[Transcribed page contents]
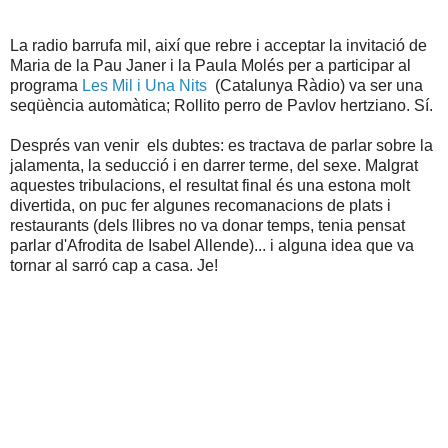
La radio barrufa mil, així que rebre i acceptar la invitació de
Maria de la Pau Janer i la Paula Molés per a participar al
programa
Les Mil i Una Nits
(Catalunya Ràdio) va ser una
seqüència automàtica; Rollito perro de Pavlov hertziano. Sí.
Després van venir els dubtes: es tractava de parlar sobre la
jalamenta, la seducció i en darrer terme, del sexe. Malgrat
aquestes tribulacions, el resultat final és una estona molt
divertida, on puc fer algunes recomanacions de plats i
restaurants (dels llibres no va donar temps, tenia pensat
parlar d'Afrodita de Isabel Allende)... i alguna idea que va
tornar al sarró cap a casa. Je!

Task details
Wherever the string "parlar" appears in the data above, report the whole line.

Written response
Després van venir els dubtes: es tractava de parlar sobre la
parlar d'Afrodita de Isabel Allende)... i alguna idea que va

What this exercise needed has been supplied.